Bug #86691 all threads are hanged in group replication
Submitted: 14 Jun 2017 7:38 Modified: 28 Jul 2017 8:13
Reporter: zte zte Email Updates:
Status: No Feedback Impact on me:
None 
Category:MySQL Server Severity:S3 (Non-critical)
Version:5.7.18 OS:CentOS
Assigned to: MySQL Verification Team CPU Architecture:Any
Tags: group replication ,thread hanged

[14 Jun 2017 7:38] zte zte
Description:
phenomenon
mysql 5.7.18 group replication,100 threads insert data on the master node. Then,all threads are hanged. All data is not inserted after then.

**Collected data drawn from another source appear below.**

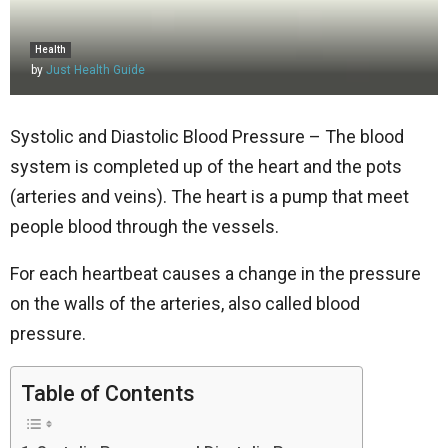
Health
by
Just Health Guide
Systolic and Diastolic Blood Pressure – The blood
system is completed up of the heart and the pots
(arteries and veins). The heart is a pump that meet
people blood through the vessels.
For each heartbeat causes a change in the pressure
on the walls of the arteries, also called blood
pressure.
Table of Contents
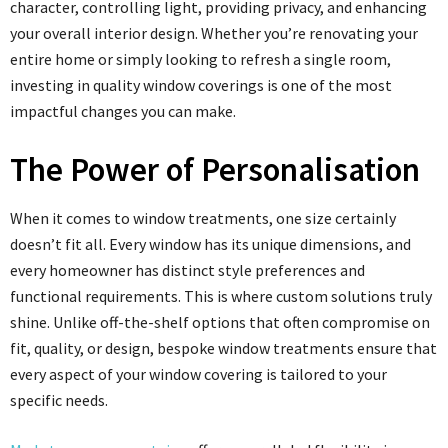
character, controlling light, providing privacy, and enhancing
your overall interior design. Whether you’re renovating your
entire home or simply looking to refresh a single room,
investing in quality window coverings is one of the most
impactful changes you can make.
The Power of Personalisation
When it comes to window treatments, one size certainly
doesn’t fit all. Every window has its unique dimensions, and
every homeowner has distinct style preferences and
functional requirements. This is where custom solutions truly
shine. Unlike off-the-shelf options that often compromise on
fit, quality, or design, bespoke window treatments ensure that
every aspect of your window covering is tailored to your
specific needs.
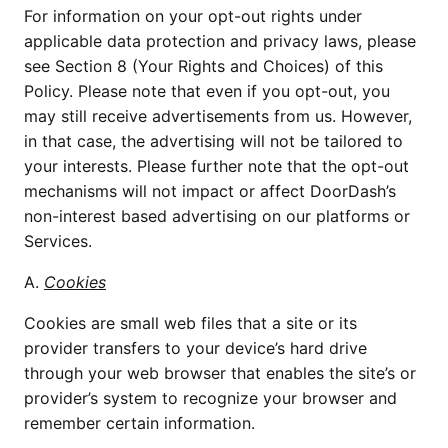
For information on your opt-out rights under
applicable data protection and privacy laws, please
see Section 8 (Your Rights and Choices) of this
Policy. Please note that even if you opt-out, you
may still receive advertisements from us. However,
in that case, the advertising will not be tailored to
your interests. Please further note that the opt-out
mechanisms will not impact or affect DoorDash’s
non-interest based advertising on our platforms or
Services.
A.
Cookies
Cookies are small web files that a site or its
provider transfers to your device’s hard drive
through your web browser that enables the site’s or
provider’s system to recognize your browser and
remember certain information.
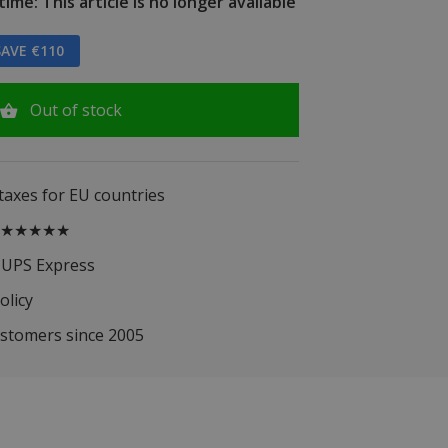
ime: This article is no longer available
AVE €110
Out of stock
 taxes for EU countries
.5 ★★★★★
 UPS Express
olicy
ustomers since 2005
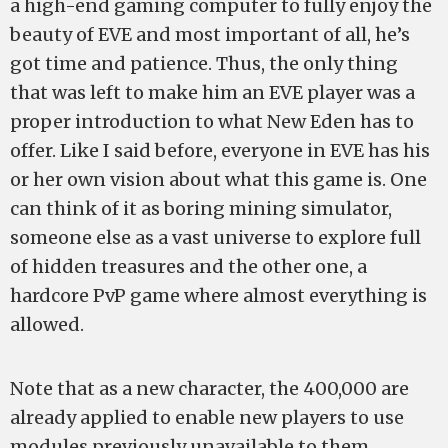
a high-end gaming computer to fully enjoy the
beauty of EVE and most important of all, he’s
got time and patience. Thus, the only thing
that was left to make him an EVE player was a
proper introduction to what New Eden has to
offer. Like I said before, everyone in EVE has his
or her own vision about what this game is. One
can think of it as boring mining simulator,
someone else as a vast universe to explore full
of hidden treasures and the other one, a
hardcore PvP game where almost everything is
allowed.
Note that as a new character, the 400,000 are
already applied to enable new players to use
modules previously unavailable to them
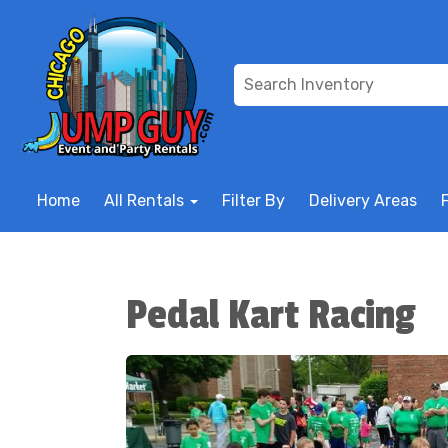
Home
All Rentals
Filter By
Delivery Areas
Pedal Kart Racing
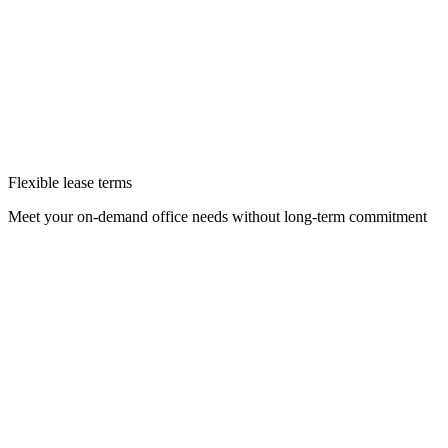
Flexible lease terms
Meet your on-demand office needs without long-term commitment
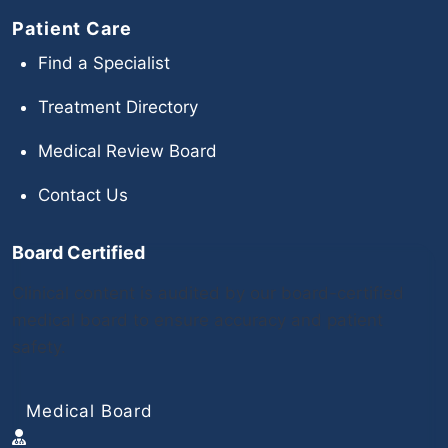
Patient Care
Find a Specialist
Treatment Directory
Medical Review Board
Contact Us
Board Certified
Clinical content is audited by our board-certified
medical board to ensure accuracy and patient
safety.
Medical Board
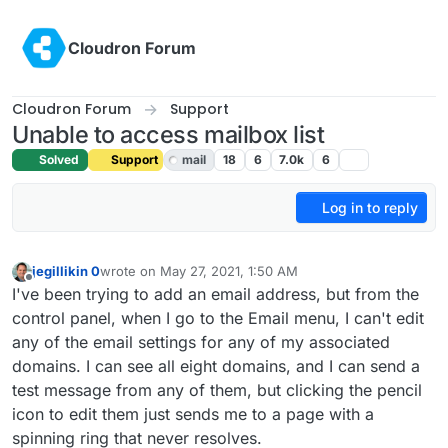
Skip to content
Cloudron Forum
Cloudron Forum
Support
Unable to access mailbox list
Solved
Support
mail
18
6
7.0k
6
Log in to reply
jegillikin 0
wrote on
May 27, 2021, 1:50 AM
last edited by girish
May 27, 2021, 4:42 AM
Offline
I've been trying to add an email address, but from the
control panel, when I go to the Email menu, I can't edit
any of the email settings for any of my associated
domains. I can see all eight domains, and I can send a
test message from any of them, but clicking the pencil
icon to edit them just sends me to a page with a
spinning ring that never resolves.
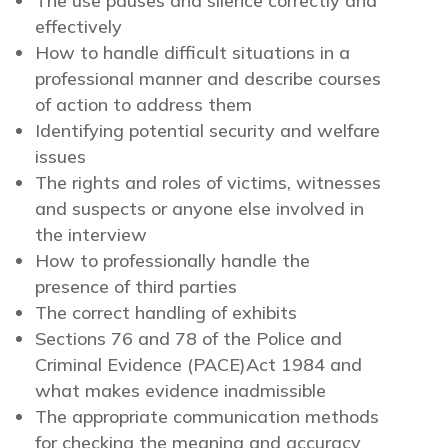
The use pauses and silence correctly and
effectively
How to handle difficult situations in a
professional manner and describe courses
of action to address them
Identifying potential security and welfare
issues
The rights and roles of victims, witnesses
and suspects or anyone else involved in
the interview
How to professionally handle the
presence of third parties
The correct handling of exhibits
Sections 76 and 78 of the Police and
Criminal Evidence (PACE)Act 1984 and
what makes evidence inadmissible
The appropriate communication methods
for checking the meaning and accuracy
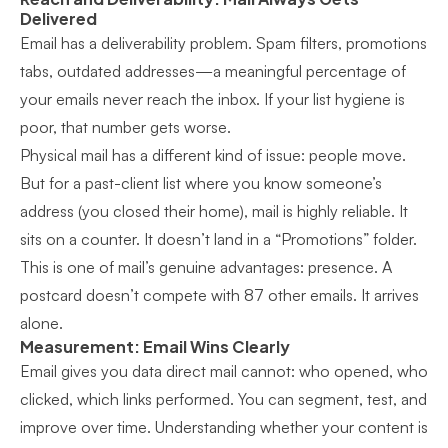
Delivered
Email has a deliverability problem. Spam filters, promotions
tabs, outdated addresses—a meaningful percentage of
your emails never reach the inbox. If your list hygiene is
poor, that number gets worse.
Physical mail has a different kind of issue: people move.
But for a past-client list where you know someone’s
address (you closed their home), mail is highly reliable. It
sits on a counter. It doesn’t land in a “Promotions” folder.
This is one of mail’s genuine advantages: presence. A
postcard doesn’t compete with 87 other emails. It arrives
alone.
Measurement: Email Wins Clearly
Email gives you data direct mail cannot: who opened, who
clicked, which links performed. You can segment, test, and
improve over time. Understanding whether your content is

stack information shown by gdb
#0  0x000000376500b5bc in pthread_cond_wait@@GLIBC_2.3.2 () from /lib64/libpthread.so.0
#1  0x00007eff487b552e in Wait_ticket<unsigned int>::waitTicket(unsigned int const&) () from /home/rdb/lib/plugin/group_replication.so

show processlist\G
| 17711 | root        | centos177:56649 | per  | Query   |  4216 | starting                                               | commit           |
| 17712 | root        | centos177:56651 | per  | Query   |  4214 | starting                                               | commit           |

show engine innodb ststus\G
MySQL thread id 17802, OS thread handle 139636232890112, query id 3138503 centos177 10.46.178.177 root starting
commit
---TRANSACTION 4516, ACTIVE (PREPARED) 4243 sec
1 lock struct(s), heap size 1136, 0 row lock(s), undo log entries 1000
MySQL thread id 17799, OS thread handle 139635293886208, query id 3138359 centos177 10.46.178.177 root starting
commit
---TRANSACTION 4515, ACTIVE (PREPARED) 4243 sec
1 lock struct(s), heap size 1136, 0 row lock(s), undo log entries 1000
MySQL thread id 17798, OS thread handle 139634896103168, query id 3138407 centos177 10.46.178.177 root starting
commit

How to repeat:
I don't know

Suggested fix:
dead lock test,and roll back those transactions.
[14 Jun 2017 17:34] MySQL Verification Team
Hi,

Were all 100 threads locked "indefinitely" or they followed trough after timeout with aborted transaction?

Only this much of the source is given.